Earlier this week, when comScore set off a GOOG selling frenzy on Wall Steet with data showing click rate growth had flattened, I called the research firm for comment but to no avail. Amazing what 48 hours can bring. After a continued outcry, comScore has now issued a lengthy statement with additional data and charts (previously unavailable to non-clients) arguing, basically, that everyone should just calm down. Here’s the money quote:
While we do not claim that these concerns are unwarranted, we believe a careful analysis of our search data does not lend them direct support. More specifically, the evidence suggests that the softness in Google’s paid click metrics is primarily a result of Google’s own quality initiatives that result in a reduction in the number of paid listings and, therefore, the opportunity for paid clicks to occur.
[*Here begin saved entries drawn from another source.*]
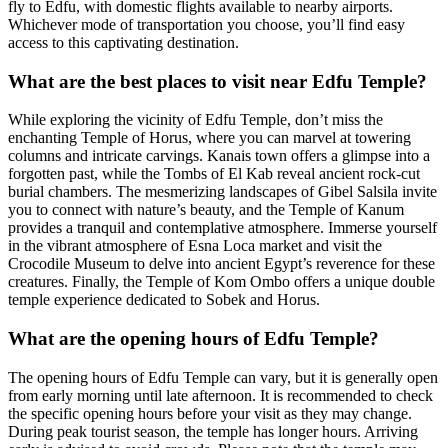
fly to Edfu, with domestic flights available to nearby airports.
Whichever mode of transportation you choose, you’ll find easy
access to this captivating destination.
What are the best places to visit near Edfu Temple?
While exploring the vicinity of Edfu Temple, don’t miss the
enchanting Temple of Horus, where you can marvel at towering
columns and intricate carvings. Kanais town offers a glimpse into a
forgotten past, while the Tombs of El Kab reveal ancient rock-cut
burial chambers. The mesmerizing landscapes of Gibel Salsila invite
you to connect with nature’s beauty, and the Temple of Kanum
provides a tranquil and contemplative atmosphere. Immerse yourself
in the vibrant atmosphere of Esna Loca market and visit the
Crocodile Museum to delve into ancient Egypt’s reverence for these
creatures. Finally, the Temple of Kom Ombo offers a unique double
temple experience dedicated to Sobek and Horus.
What are the opening hours of Edfu Temple?
The opening hours of Edfu Temple can vary, but it is generally open
from early morning until late afternoon. It is recommended to check
the specific opening hours before your visit as they may change.
During peak tourist season, the temple has longer hours. Arriving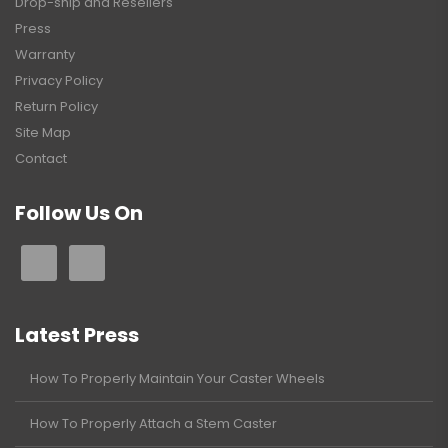
Drop-ship and Resellers
Press
Warranty
Privacy Policy
Return Policy
Site Map
Contact
Follow Us On
Latest Press
How To Properly Maintain Your Caster Wheels
How To Properly Attach a Stem Caster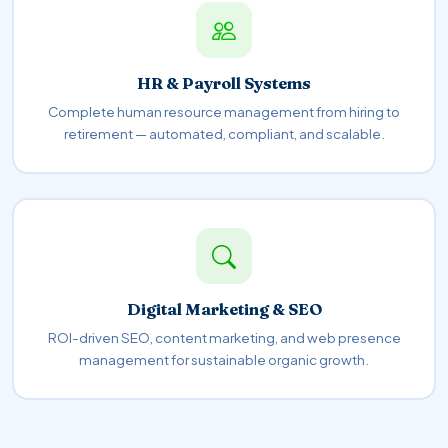
HR & Payroll Systems
Complete human resource management from hiring to
retirement — automated, compliant, and scalable.
Digital Marketing & SEO
ROI-driven SEO, content marketing, and web presence
management for sustainable organic growth.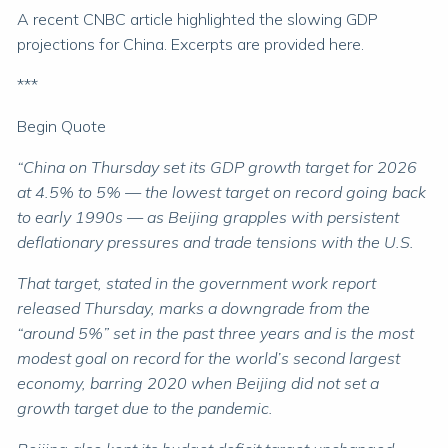
A recent CNBC article highlighted the slowing GDP
projections for China. Excerpts are provided here.
***
Begin Quote
“China on Thursday set its GDP growth target for 2026
at 4.5% to 5% — the lowest target on record going back
to early 1990s — as Beijing grapples with persistent
deflationary pressures and trade tensions with the U.S.
That target, stated in the government work report
released Thursday, marks a downgrade from the
“around 5%” set in the past three years and is the most
modest goal on record for the world’s second largest
economy, barring 2020 when Beijing did not set a
growth target due to the pandemic.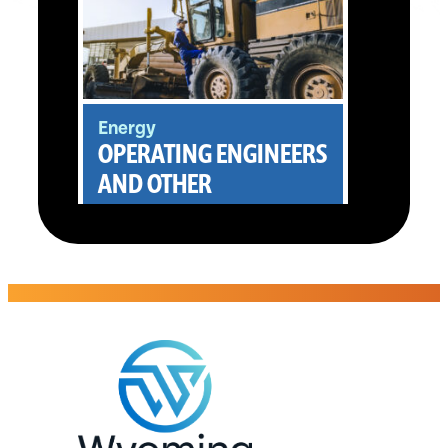
Energy
OPERATING ENGINEERS
AND OTHER
CONSTRUCTION
EQUIPMENT
OPERATORS
Takkion Management Co.,
LLC
Evansville, WY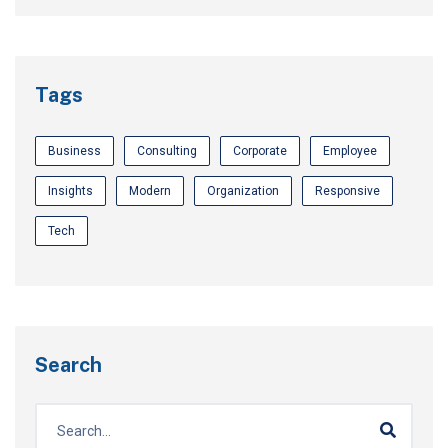
Tags
Business
Consulting
Corporate
Employee
Insights
Modern
Organization
Responsive
Tech
Search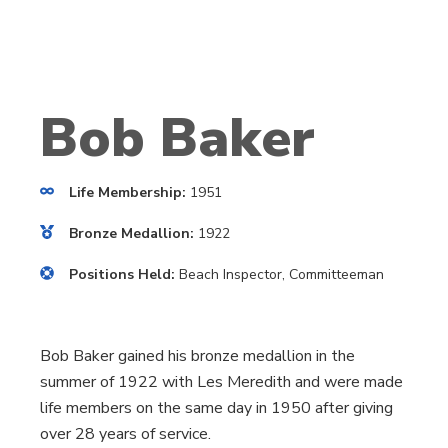
Bob Baker
Life Membership:
1951
Bronze Medallion:
1922
Positions Held:
Beach Inspector, Committeeman
Bob Baker gained his bronze medallion in the
summer of 1922 with Les Meredith and were made
life members on the same day in 1950 after giving
over 28 years of service.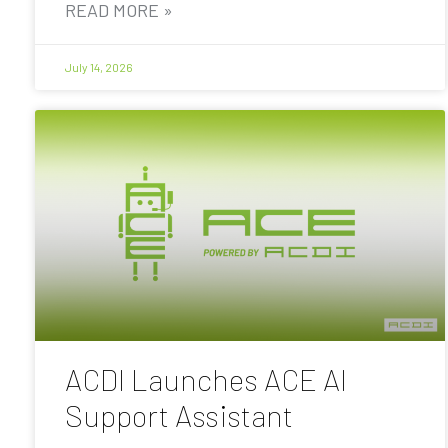
READ MORE »
July 14, 2026
ACDI Launches ACE AI
Support Assistant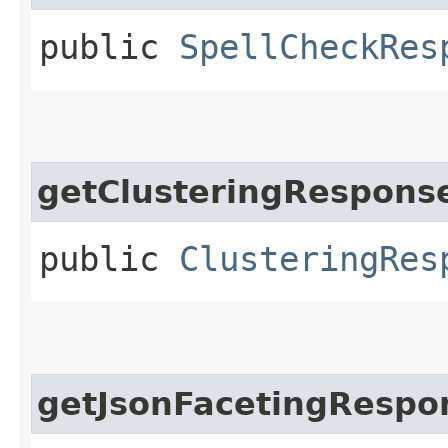
public
SpellCheckRes
getClusteringRespons
public
ClusteringRes
getJsonFacetingRespo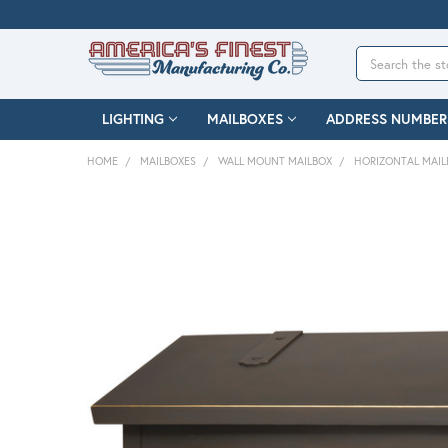
Search
LIGHTING
MAILBOXES
ADDRESS NUMBER
HOME
MAILBOXES
WALL MOUNT MAILBOX
HORIZONTAL MAIL
FREQUENTLY
BOUGHT
TOGETHER:
SELECT
ALL
ADD
SELECTED
TO CART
ComScore also shared the following chart, which demonstrates that click rates declined for much of last year, long before economic fears began bleeding into the nation’s collective consciousness. It also shows how ad coverage, defined as the percentage of queries that display at least one ad, has declined roughly in parallel to click volume growth.
So you see, comScore says, Google is pumping fewer ads to its users and receiving fewer clicks in return. ComScore theorizes that reduction will be counterbalanced by an increase in revenue per query under the click quality initiative
On a separate but related note, agency heavy SearchIgnite has said it’s seen none of the click volume declines described by comScore data, nor revenue shortfalls either. The agency, which claims to represent $200 million in search spending, said ad impressions for the first six weeks of 2008 were up 79.5 percent year over year, while paid clicks were up 47.2 percent. Additionally, ad spending on Google grew by 40.1 percent among the same group of clients (In other words the data doesn’t include new business).
SearchIgnite’s research should not be considered representative of the search industry at large, as it’s just one agency with a defined group of clients who all share one thing in common: they follow SearchIgnite’s advice. But then, can comScore’s data be treated as really representative of consumers’ click behaviors? After all, the company was seriously challenged by the IAB last year, and publishers of all stripes love to take potshots at its audience and traffic estimates.
My take continues to be that while the click rate fall-off is not necessarily the result of a lack of consumer confidence, a lack of confidence is bound to result in a reduction in click volume. More succinctly: No, Google’s not insulated from a recession and no, comScore’s findings are not (necessarily) a bad sign.